● **EXERCISE GOAL**
Begin at the line that holds "Segment spleen." and copy each line exactly until the data below ends, including that last line but no pictures.

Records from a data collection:
★ ★ ★

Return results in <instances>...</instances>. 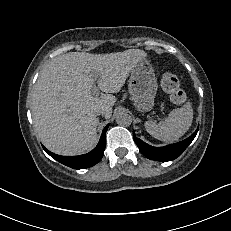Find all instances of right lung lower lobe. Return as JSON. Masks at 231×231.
Returning <instances> with one entry per match:
<instances>
[{"label": "right lung lower lobe", "mask_w": 231, "mask_h": 231, "mask_svg": "<svg viewBox=\"0 0 231 231\" xmlns=\"http://www.w3.org/2000/svg\"><path fill=\"white\" fill-rule=\"evenodd\" d=\"M109 127V124L103 129L101 138L99 140V143L97 146L89 153L84 154V155H79V156H60L56 155L49 150H47L45 147L44 150L55 160L58 162L74 168V169H84L91 167L95 164H97L101 158L104 155V150H105V135L106 131Z\"/></svg>", "instance_id": "right-lung-lower-lobe-1"}]
</instances>
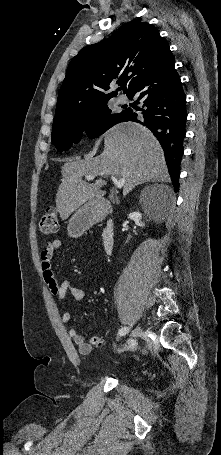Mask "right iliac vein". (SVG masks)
<instances>
[{
  "label": "right iliac vein",
  "mask_w": 221,
  "mask_h": 455,
  "mask_svg": "<svg viewBox=\"0 0 221 455\" xmlns=\"http://www.w3.org/2000/svg\"><path fill=\"white\" fill-rule=\"evenodd\" d=\"M141 335H142V329H141L140 327H136V328L132 331V334H131V336H132V337H135V338H137V337H139V336H141Z\"/></svg>",
  "instance_id": "63e3f726"
}]
</instances>
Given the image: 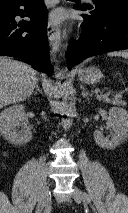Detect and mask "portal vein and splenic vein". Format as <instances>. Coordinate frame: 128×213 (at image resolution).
Instances as JSON below:
<instances>
[{"label":"portal vein and splenic vein","mask_w":128,"mask_h":213,"mask_svg":"<svg viewBox=\"0 0 128 213\" xmlns=\"http://www.w3.org/2000/svg\"><path fill=\"white\" fill-rule=\"evenodd\" d=\"M121 96H122V92H119V93L116 94L115 97H121Z\"/></svg>","instance_id":"1"}]
</instances>
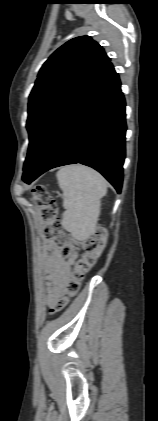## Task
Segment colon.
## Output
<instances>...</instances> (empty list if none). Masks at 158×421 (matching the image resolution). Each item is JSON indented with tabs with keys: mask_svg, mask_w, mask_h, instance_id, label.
<instances>
[{
	"mask_svg": "<svg viewBox=\"0 0 158 421\" xmlns=\"http://www.w3.org/2000/svg\"><path fill=\"white\" fill-rule=\"evenodd\" d=\"M33 196L40 208V216L44 223L43 233L60 249L61 256L64 259L70 258L75 245H79L84 250L66 283L65 296L53 308V311L59 312L76 296L85 274L101 256L107 243V232L104 228L97 227L83 238L69 237L62 228L55 198L41 185L33 189Z\"/></svg>",
	"mask_w": 158,
	"mask_h": 421,
	"instance_id": "colon-1",
	"label": "colon"
}]
</instances>
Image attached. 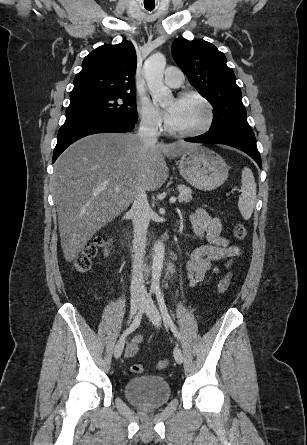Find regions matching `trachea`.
<instances>
[{
    "label": "trachea",
    "instance_id": "trachea-1",
    "mask_svg": "<svg viewBox=\"0 0 307 445\" xmlns=\"http://www.w3.org/2000/svg\"><path fill=\"white\" fill-rule=\"evenodd\" d=\"M146 10H153V8H147Z\"/></svg>",
    "mask_w": 307,
    "mask_h": 445
}]
</instances>
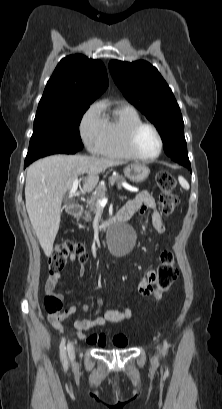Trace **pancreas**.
Here are the masks:
<instances>
[{
    "instance_id": "1",
    "label": "pancreas",
    "mask_w": 222,
    "mask_h": 409,
    "mask_svg": "<svg viewBox=\"0 0 222 409\" xmlns=\"http://www.w3.org/2000/svg\"><path fill=\"white\" fill-rule=\"evenodd\" d=\"M109 181L112 184L116 183L118 186H120V183L124 181V178L123 176L117 174L115 176L110 177ZM105 194H106V186L100 184L96 188V194L87 201L88 210L85 211V217H84L86 222L92 221V214L95 213L98 208L97 201L99 199H103L105 197Z\"/></svg>"
}]
</instances>
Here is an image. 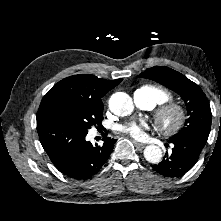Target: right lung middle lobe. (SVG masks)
Wrapping results in <instances>:
<instances>
[{"mask_svg": "<svg viewBox=\"0 0 221 221\" xmlns=\"http://www.w3.org/2000/svg\"><path fill=\"white\" fill-rule=\"evenodd\" d=\"M48 120L66 124L81 132H88L94 125L101 126L103 107L88 104H76L61 107L53 111Z\"/></svg>", "mask_w": 221, "mask_h": 221, "instance_id": "obj_1", "label": "right lung middle lobe"}]
</instances>
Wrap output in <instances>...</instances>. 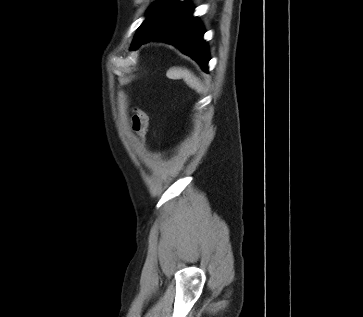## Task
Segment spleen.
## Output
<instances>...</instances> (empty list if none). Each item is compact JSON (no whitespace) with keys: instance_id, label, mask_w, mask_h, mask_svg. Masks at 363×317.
Returning <instances> with one entry per match:
<instances>
[{"instance_id":"spleen-1","label":"spleen","mask_w":363,"mask_h":317,"mask_svg":"<svg viewBox=\"0 0 363 317\" xmlns=\"http://www.w3.org/2000/svg\"><path fill=\"white\" fill-rule=\"evenodd\" d=\"M168 76L172 79H183L185 83L192 89L201 90V85L197 77L187 69L172 68L169 70Z\"/></svg>"}]
</instances>
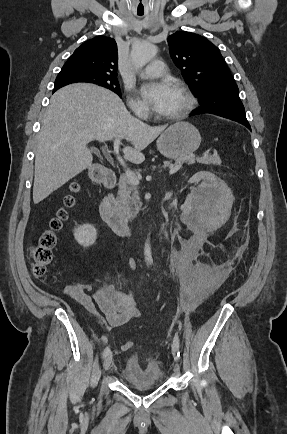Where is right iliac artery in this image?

★ ★ ★

● **TASK RESULT**
Segment spleen.
## Output
<instances>...</instances> (empty list if none). Each item is compact JSON (no whitespace) with keys: instance_id, label, mask_w, mask_h, mask_svg. Masks at 363×317.
Returning <instances> with one entry per match:
<instances>
[{"instance_id":"spleen-1","label":"spleen","mask_w":363,"mask_h":317,"mask_svg":"<svg viewBox=\"0 0 363 317\" xmlns=\"http://www.w3.org/2000/svg\"><path fill=\"white\" fill-rule=\"evenodd\" d=\"M168 76L172 79H183L185 83L192 89L201 90V85L197 77L187 69L172 68L169 70Z\"/></svg>"}]
</instances>
Where is right iliac artery in this image?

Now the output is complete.